Em mensagem nas redes sociais, Joel comentou: “Apesar de tantos se esforçarem em esquecer minha trajetória na arte de atuar, agora estou tatuado e marcado como sendo o único ator brasileiro que sempre será lembrado por ter participado de um destes filmes escolhidos. Nunca fui citado por nenhum brasileiro, não importa, os atores vivos e atuais terão que esperar os próximos cem anos para tentar conseguir essa façanha….vida longa a todos!!!”
Na juventude era visto nas telas como galã, magro com seus olhos verdes e traços finos. Mas rechaçou o rótulo. “Eu não me acho essas coisas galã porra nenhuma. Imagina um ator que tem um pescoço de tartaruga, uma cabeça de pinto, ia ser ator de cinema. Eu nunca imaginava. O olho tá olhando minha alma, quando essa câmera olha pra mim, o espectador via é na alma, não tá olhando penteado para aqui, penteado para lá, maquiagem horrível…”, declarou décadas depois à TV Senado.
Perguntado sobre os segredos de atuar, disse algumas pérolas como “O que tá morto eu ressuscito. E o que tá vivo eu eternizo” e “Texto não se decora. Texto se impregna”.
Usou o talento aprendido no teatro para atuar no cinema, onde recebeu inúmeros prêmios, tendo uma relação especial com o Festival de Brasília. “Eu não fazia como agora os meninos fazem aí. Eles trabalham na novela, fazem teatro à noite e de dia filme. Eu não. Escolhia no máximo dois filmes por ano, era muito caxias e rigoroso em relação ao cinema”. Mesmo assim atuou em mais de 50 filmes. “Não sei se foram 53, 54 ou 55 filmes que fiz como ator. Já pesquisei no Google e encontrei filmes dos quais nem lembrava mais”.

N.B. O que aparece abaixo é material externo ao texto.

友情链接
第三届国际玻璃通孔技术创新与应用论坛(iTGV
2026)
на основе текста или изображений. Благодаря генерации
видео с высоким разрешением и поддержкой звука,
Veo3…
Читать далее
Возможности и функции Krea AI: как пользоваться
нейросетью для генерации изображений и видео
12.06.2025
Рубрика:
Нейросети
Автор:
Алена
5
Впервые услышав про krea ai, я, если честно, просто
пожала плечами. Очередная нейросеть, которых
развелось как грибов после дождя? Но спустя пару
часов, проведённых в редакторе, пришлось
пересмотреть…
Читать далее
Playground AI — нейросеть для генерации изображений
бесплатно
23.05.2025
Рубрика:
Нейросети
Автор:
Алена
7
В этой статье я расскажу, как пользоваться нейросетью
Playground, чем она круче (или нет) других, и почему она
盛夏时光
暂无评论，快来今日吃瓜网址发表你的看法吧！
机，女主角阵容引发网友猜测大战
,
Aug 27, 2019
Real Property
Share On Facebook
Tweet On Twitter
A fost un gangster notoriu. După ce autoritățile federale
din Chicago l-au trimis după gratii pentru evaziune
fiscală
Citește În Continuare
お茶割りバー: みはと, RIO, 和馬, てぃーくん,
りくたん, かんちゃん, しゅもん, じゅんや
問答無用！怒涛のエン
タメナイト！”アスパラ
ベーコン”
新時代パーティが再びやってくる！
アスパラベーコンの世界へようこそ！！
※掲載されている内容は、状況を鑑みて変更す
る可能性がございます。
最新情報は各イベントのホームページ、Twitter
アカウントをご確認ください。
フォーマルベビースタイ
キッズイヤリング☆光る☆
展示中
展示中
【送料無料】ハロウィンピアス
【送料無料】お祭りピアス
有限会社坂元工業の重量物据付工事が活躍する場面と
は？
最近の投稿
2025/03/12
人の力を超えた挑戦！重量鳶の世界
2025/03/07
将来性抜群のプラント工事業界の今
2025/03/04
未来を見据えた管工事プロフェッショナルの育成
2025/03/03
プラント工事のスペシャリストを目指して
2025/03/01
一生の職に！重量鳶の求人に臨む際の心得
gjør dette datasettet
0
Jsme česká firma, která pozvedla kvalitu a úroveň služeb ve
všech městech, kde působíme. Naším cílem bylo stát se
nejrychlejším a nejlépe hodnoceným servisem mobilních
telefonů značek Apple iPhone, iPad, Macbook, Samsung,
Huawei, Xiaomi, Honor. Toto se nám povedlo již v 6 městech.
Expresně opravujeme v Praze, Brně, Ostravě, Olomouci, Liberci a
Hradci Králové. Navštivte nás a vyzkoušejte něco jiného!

No exílio, realizou seu primeiro longa-metragem como diretor, O Rei dos Milagres (1971), no qual dirigiu Glauber Rocha, que atuou como ator. O segundo e último filme foi Paraíso no Inferno (1977), filmado em Vitória. Joel também atuou no em Sagarana, o Duelo (1973), de Paulo Thiago, que possui cenas em vários municípios capixabas, e Anchieta, José do Brasil (1977), que teve parte da obra filmada no município de Anchieta. Em Luz del Fuego, contracena em cenas “calientes” com Lucélia Santos, que interpretava a atriz, dançarina e naturista Dora Vivacqua, conhecida como Luz del Fuego, que assim como ele era capixaba, mas tinha saído criança do Estado.

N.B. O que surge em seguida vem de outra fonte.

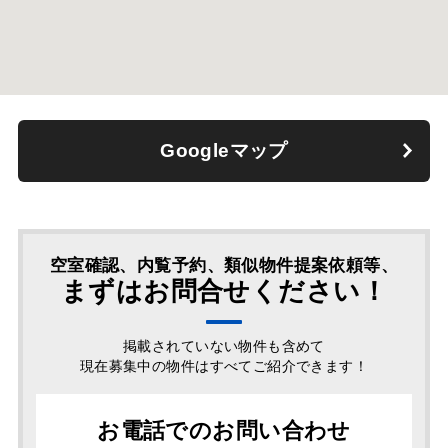
Googleマップ
空室確認、内覧予約、類似物件提案依頼等、
まずはお問合せください！
掲載されていない物件も含めて
現在募集中の物件はすべてご紹介できます！
お電話でのお問い合わせ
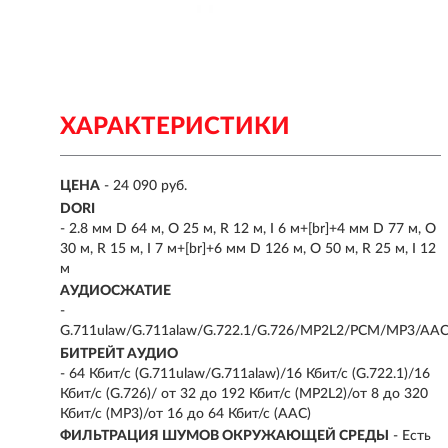
ХАРАКТЕРИСТИКИ
ЦЕНА
- 24 090 руб.
DORI
- 2.8 мм D 64 м, O 25 м, R 12 м, I 6 м+[br]+4 мм D 77 м, O
30 м, R 15 м, I 7 м+[br]+6 мм D 126 м, O 50 м, R 25 м, I 12
м
АУДИОСЖАТИЕ
-
G.711ulaw/G.711alaw/G.722.1/G.726/MP2L2/PCM/MP3/AA
БИТРЕЙТ АУДИО
- 64 Кбит/с (G.711ulaw/G.711alaw)/16 Кбит/с (G.722.1)/16
Кбит/с (G.726)/ от 32 до 192 Кбит/с (MP2L2)/от 8 до 320
Кбит/с (MP3)/от 16 до 64 Кбит/с (AAC)
ФИЛЬТРАЦИЯ ШУМОВ ОКРУЖАЮЩЕЙ СРЕДЫ
- Есть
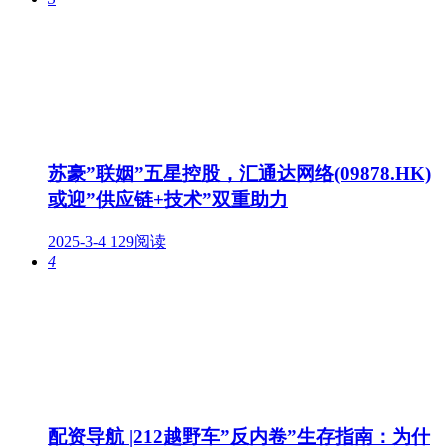
苏豪”联姻”五星控股，汇通达网络(09878.HK)
或迎”供应链+技术”双重助力
2025-3-4
129阅读
4
配资导航 |212越野车”反内卷”生存指南：为什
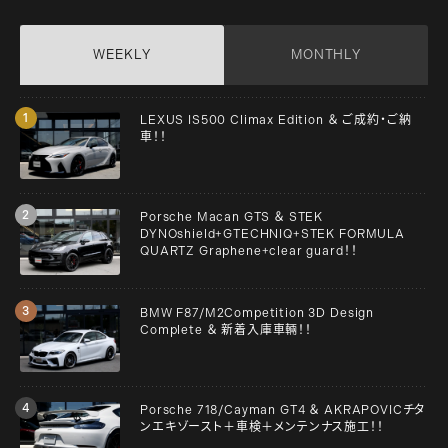
WEEKLY
MONTHLY
LEXUS IS500 Climax Edition ＆ ご成約・ご納
車！！
Porsche Macan GTS ＆ STEK
DYNOshield+GTECHNIQ+STEK FORMULA
QUARTZ Graphene+clear guard！！
BMW F87/M2Competition 3D Design
Complete ＆ 新着入庫車輛！！
Porsche 718/Cayman GT4 ＆ AKRAPOVICチタ
ンエキゾースト＋車検＋メンテンナス施工！！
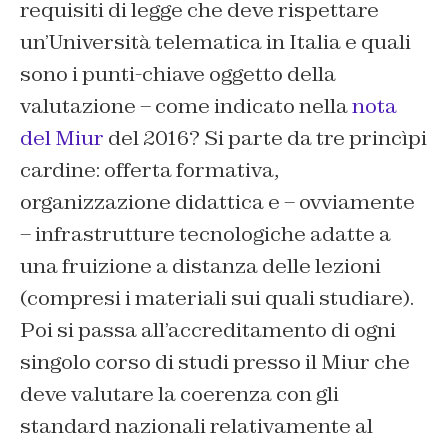
requisiti di legge che deve rispettare
un’Università telematica in Italia e quali
sono i punti-chiave oggetto della
valutazione – come indicato nella
nota
del Miur
del 2016? Si parte da tre princìpi
cardine: offerta formativa,
organizzazione didattica e – ovviamente
– infrastrutture tecnologiche adatte a
una fruizione a distanza delle lezioni
(compresi i materiali sui quali studiare).
Poi si passa all’accreditamento di ogni
singolo corso di studi presso il Miur che
deve valutare la coerenza con gli
standard nazionali relativamente al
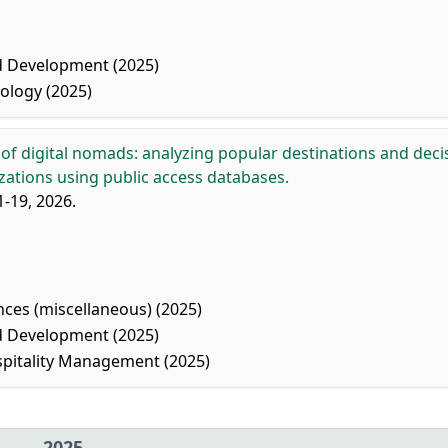
 Development (2025)
ology (2025)
of digital nomads: analyzing popular destinations and deci
izations using public access databases.
-19, 2026.
nces (miscellaneous) (2025)
 Development (2025)
spitality Management (2025)
2025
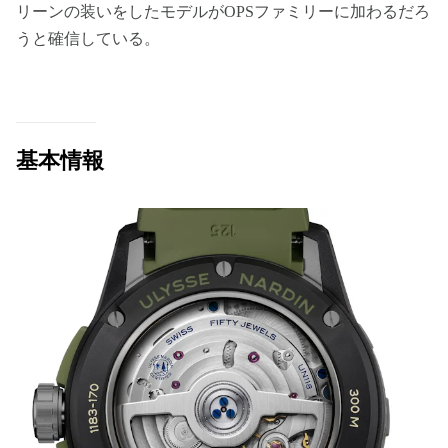
リーンの装いをしたモデルがOPSファミリーに加わるだろ
うと確信している。
基本情報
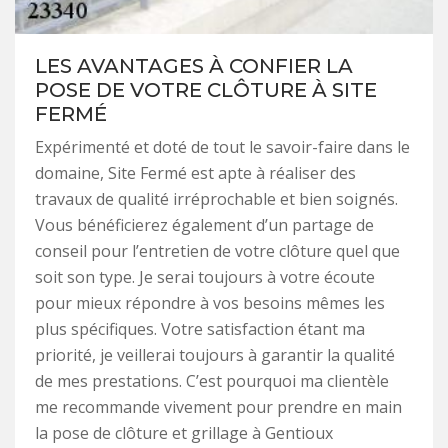
LES AVANTAGES À CONFIER LA
POSE DE VOTRE CLÔTURE À SITE
FERMÉ
Expérimenté et doté de tout le savoir-faire dans le
domaine, Site Fermé est apte à réaliser des
travaux de qualité irréprochable et bien soignés.
Vous bénéficierez également d’un partage de
conseil pour l’entretien de votre clôture quel que
soit son type. Je serai toujours à votre écoute
pour mieux répondre à vos besoins mêmes les
plus spécifiques. Votre satisfaction étant ma
priorité, je veillerai toujours à garantir la qualité
de mes prestations. C’est pourquoi ma clientèle
me recommande vivement pour prendre en main
la pose de clôture et grillage à Gentioux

Da televisão Joel Barcellos não gostava, embora tenha atuado em obras importantes como a novela Mulheres de Areia (1993) e séries como O Pagador de Promessas (1988) e Engraçadinha (1994), e Memorial de Maria Moura (1995).

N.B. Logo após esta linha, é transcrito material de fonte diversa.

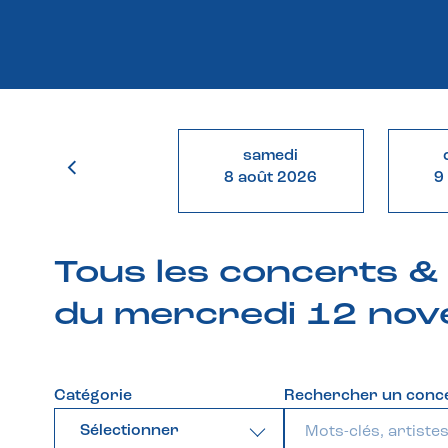
samedi
8 août 2026
9
Tous les concerts 
du mercredi 12 no
Catégorie
Rechercher un conc
Sélectionner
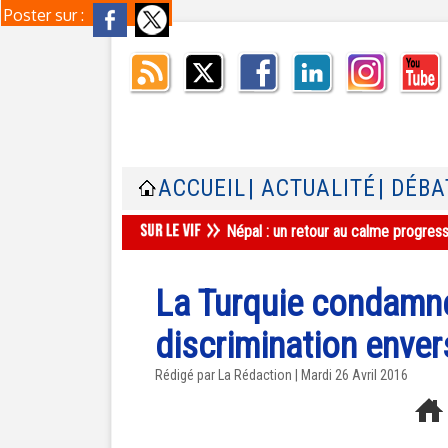
Poster sur :
ACCUEIL
| ACTUALITÉ
| DÉBA
Népal : un retour au calme progres
La Turquie condamn
discrimination envers
Rédigé par La Rédaction | Mardi 26 Avril 2016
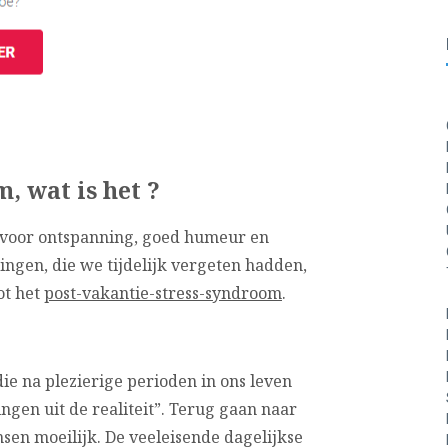
, wat is het ?
m voor ontspanning, goed humeur en
ngen, die we tijdelijk vergeten hadden,
ot het
post-vakantie-stress-syndroom
.
ie na plezierige perioden in ons leven
ngen uit de realiteit”. Terug gaan naar
sen moeilijk. De veeleisende dagelijkse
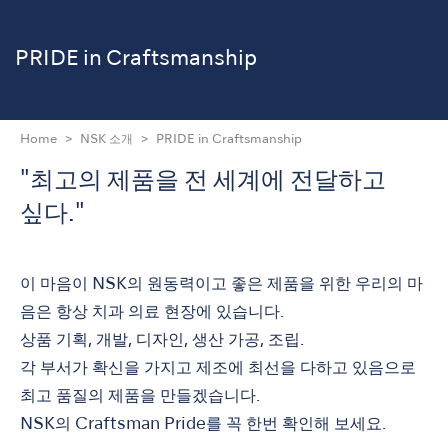
PRIDE in Craftsmanship
Home
NSK 소개
PRIDE in Craftsmanship
"최고의 제품을 전 세계에 전달하고
싶다."
이 마음이 NSK의 원동력이고 좋은 제품을 위한 우리의 마
음은 항상 치과 의료 현장에 있습니다.
상품 기획, 개발, 디자인, 생산 가공, 조립.
각 부서가 확신을 가지고 제조에 최선을 다하고 있음으로
최고 품질의 제품을 만들겠습니다.
NSK의 Craftsman Pride를 꼭 한번 확인해 보세요.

Com tantas glórias, porém, um sonho Joel não conseguiu cumprir, que era filmar e interpretar a história de outro capixaba, Augusto Ruschi, Patrono da Ecologia no Brasil, a quem chegou a encontrar antes de sua morte em 1986. “Quando o visitei, e ele estava muito doente, disse que ele não ia morrer, porque eu o eternizaria. Esse é um projeto do qual não quero me afastar. Augusto Ruschi é um vulcão extinto”, declarou o ator em 2005.
E agora poderíamos dizer que se apaga também o vulcão Joel? Ou permanece eternizado por sua própria imagem nas telas? E se houver outro plano, se encontrarão novamente esses dois vulcões?
Aplausos e mais aplausos. Fecharam-se as cortinas. Joel Barcellos encantou! Aplausos de pé.